São festas temáticas: futebol, saltos em colchões ou trampolins, jogos dentro de bolas gigantes, laser-tag, paintball ou dança. Cada coisa tem o seu preço astronómico. É tudo pago à actividade, assim como a fruta é paga ao quilo. Não há jogos, gincanas ou o improviso que dantes ocupavam tardes inteiras da criançada que só voltavam para casa de rastos e em farrapos pela noite. Uma época não muito longínqua em que os dias de festa reclamavam aprumo na vestimenta e não equipamentos desportivos e meias antiderrapantes. 

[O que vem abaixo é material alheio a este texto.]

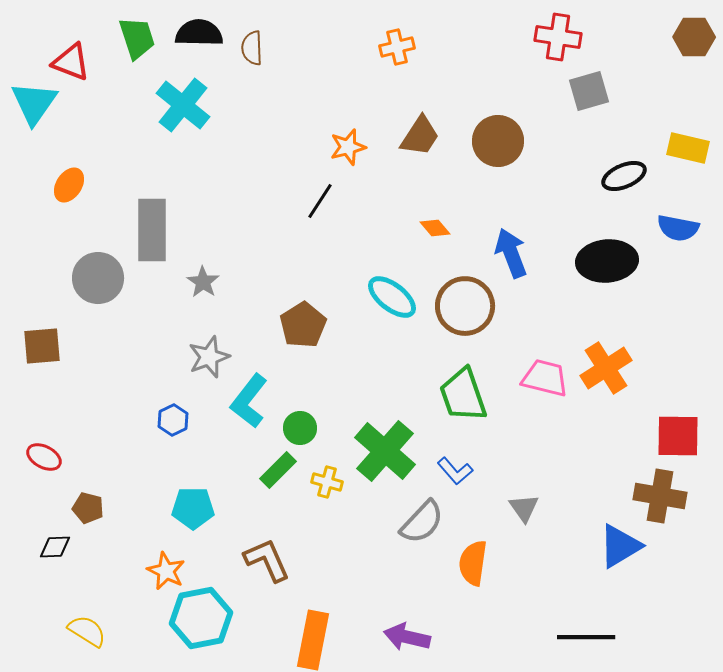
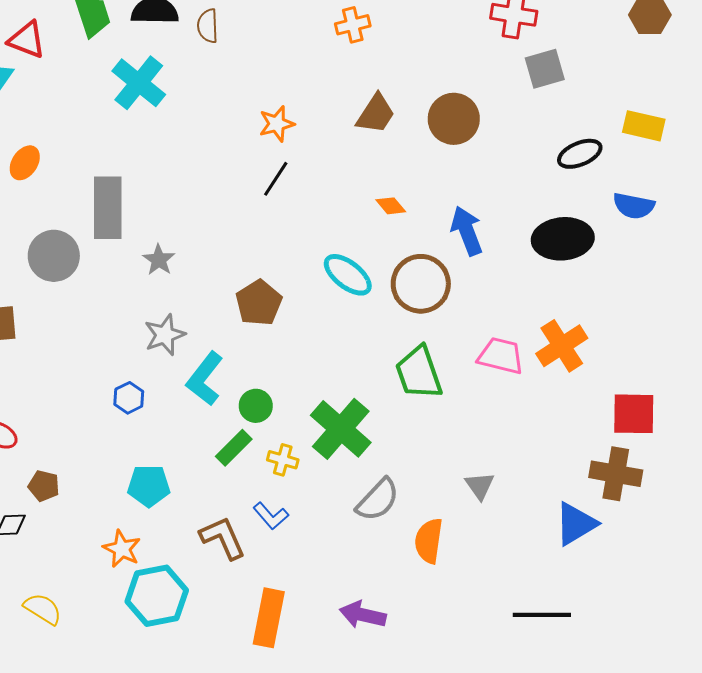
orange star: (348, 147) -> (277, 124), moved
blue L-shape: (455, 471) -> (271, 516), moved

12 a 20 euros por menino e, num contra-relógio intenso, as festas de aniversário são celebradas em boxes em vez de casas, em espaços em vez de jardins ou em recintos em vez da rua. Aqui não se misturam géneros ou sexos. São anti-woke, as novas festas. Se o menino gosta de futebol, as meninas não entram porque ali não se dança. Se a menina quer celebrar os anos a assistir a um filme de princesas, os meninos são excluídos porque garantidamente iriam sabotar o programa. Os trampolins são, por isso, o tema indiferenciado destas festas segregadoras: todos saltam.

Com bolo é mais caro e o bolo é invariavelmente temático. Um simples bolo de chocolate decorado com smarties não serve nem o chocolate tem a importância que tinha. Agora exibe-se uma escultura em forma de heróis, campos de futebol, castelos ou dinossauros. Obras de arte cobertas por uma camada de açúcar e corantes incomestível. Sobra sempre quase todo e volta para casa com um triângulo amputado sem honra nem glória ou direito a epílogo. O resto do lanche é minimalista porque as festa já não servem para as crianças se lambuzarem em guloseimas. Há escassez de gelatinas, salame, mousse de chocolate e bolinhos. Agora é pão, batatas fritas, cachorros e folhados. Só as gomas sobrevivem nesta era de fritos, como baratas depois dos cataclismos.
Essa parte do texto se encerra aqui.